Трубецкой и Пушкин расхохотались.

– Брось придуряться! – остановил Чаадаева Пушкин.– Ты где поселился в Питере?

– Пока мне не найдено подходящей клиники.

– оставайся у меня.

Чаадаев обнял Пушкина.

– Спасибо, друг. Дурак и развратник – хорошая парочка.

– Я больше не развратник.

– Ты что, чем-нибудь заболел?

– Нет. Я завязал.

– Что?! Прости. – Чаадаев будто впервые увидел Натали.

– Я женился.

– Я знаю, – вздохнул Чаадаев. Взяв его за руку, Пушкин подвёл к жене.
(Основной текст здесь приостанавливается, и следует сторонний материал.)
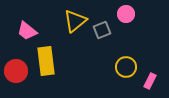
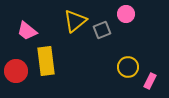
yellow circle: moved 2 px right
В прекрасных русых волосах Натали играло светившее из-за окна догоравшее солнце. Её глаза и глаза Трубецкого снова встретились, как притянутые магнитом.

– Чаадаев.

–Натали.

 Протянута рука. Поцелуй. Двигаясь по кабинету, Пушкин зачитал:

– « Любви , надежды, тихой славы

Недолго нежил нас обман,

Исчезли юные забавы,

Как сон, как утренний туман;

Но в нас горит ещё желанье,

Под гнетом власти роковой

Нетерпеливою душой

 Отчизны внемлем призыванье.

Мы ждём с томленьем упованья

Минуты вольности святой.

Как ждёт любовник молодой

Минуты верного свиданья.

Пока свободою горим,

Пока сердца для чести живы,

Мой друг. Отчизне посвятим

Души прекрасные порывы!

Товарищ, верь: взойдёт она,

Звезда пленительного счастья,

Россия вспрянет ото сна,

И на обломках самовластья

Напишут наши имена».

– Фигуры поставлены. Кажется, началась новая пьеса, – шёпотом сказал Трубецкой наклонившей к нему голову Натали.